Obama noted in his speech that his 2012 budget already calls in addition “for limiting itemized deductions for the wealthiest 2% of Americans – a reform that would reduce the deficit by $320 billion over ten years.” This $320 billion tax increase would be above Ryan’s long term, postwar, historical average as well.
But President Obama called for raising taxes still more by denying regular deductions to these taxpayers, saying “But to reduce the deficit, I believe we should go further.” He indicates that involves another tax increase of $1 trillion beyond what was already proposed in his budget. That would further increase taxes beyond Ryan’s long term, postwar, historical average.
But Obama was still not done raising taxes. He called as well for an automatic tax increase trigger that would raise taxes still further in 2014 if “our debt is not projected to fall as a share of the economy.” Whatever happened to the principle of “No Taxation Without Representation?” With these automatic tax increases, the tax burden would grow still more beyond Ryan’s long-term historical average.

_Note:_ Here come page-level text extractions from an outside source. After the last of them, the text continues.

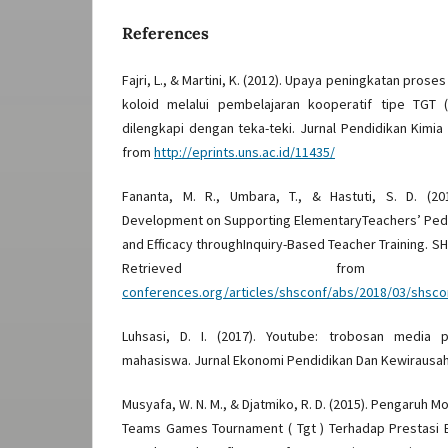
References
Fajri, L., & Martini, K. (2012). Upaya peningkatan proses
koloid melalui pembelajaran kooperatif tipe TGT
dilengkapi dengan teka-teki. Jurnal Pendidikan Kimia 
from
http://eprints.uns.ac.id/11435/
Fananta, M. R., Umbara, T., & Hastuti, S. D. (201
Development on Supporting ElementaryTeachers’ Pe
and Efficacy throughInquiry-Based Teacher Training. S
Retrieved f
conferences.org/articles/shsconf/abs/2018/03/shsc
Luhsasi, D. I. (2017). Youtube: trobosan media 
mahasiswa. Jurnal Ekonomi Pendidikan Dan Kewirausaha
Musyafa, W. N. M., & Djatmiko, R. D. (2015). Pengaruh 
Teams Games Tournament ( Tgt ) Terhadap Prestasi B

In addition, American business currently suffers virtually the highest corporate tax rate in the industrialized world at nearly 40%, counting state corporate rates on average. Even in the mostly socialist European Union, the corporate tax rate has been reduced from 38% to 24% over the last 15 years, with lower corporate tax rates from China to India to Canada as well, leaving American business uncompetitive in the world.
Yet President Obama was oblivious to this and the resulting disastrous effect on jobs and wages in his speech, devoting just one sentence to a vague, rhetorical call for “corporate tax reform.” Indeed, he proposed in his 2012 budget still more tax increases on American businesses, which are already built into the nevertheless still disastrous projections of deficits and debt in that budget.
President Obama failed to recognize in his speech Wednesday that tax policy should be driven not by who “needs” a tax cut, but by incentives for economic growth, investment, production and job creation. All of his tax increases on the so-called rich making over $200,000 a year ultimately harm working people the most, as they lose the jobs and wages they need for economic survival.
Indeed, the tsunami of tax rate increases President Obama endorsed Wednesday raise a real possibility of renewed recession in 2013, because of the powerful disincentives they would create. If that happens, revenues will go down, not up, and deficits and debt will only soar further.
Former House Speaker Newt Gingrich, a potential challenger to Obama in 2012, recognized this, calling Obama’s budget speech “a job-killer and not a serious proposal.” He added, “To propose some $2 trillion worth of tax increases in an economy such as this is to claim the Herbert Hoover award.”
With the revival of inflation President Obama’s policies are creating, real wages for working people are falling. African-Americans are suffering unemployment around 15% or above into their third year. Hispanics are suffering double-digit unemployment into their third year as well. Teenagers are being spanked under Obama with unemployment over 20% for the same period, with black teenage unemployment over 40%.
These people are suffering a Great Depression under Obama. That is why the Census Bureau reports poverty at record levels, with more Americans suffering in poverty than ever before since the Census began keeping poverty records over 50 years ago.
The tax increases President Obama proposed would mean more of the same for these victims of Obamanomics, if not worse. The voters will render their judgment on that in 2012 as well.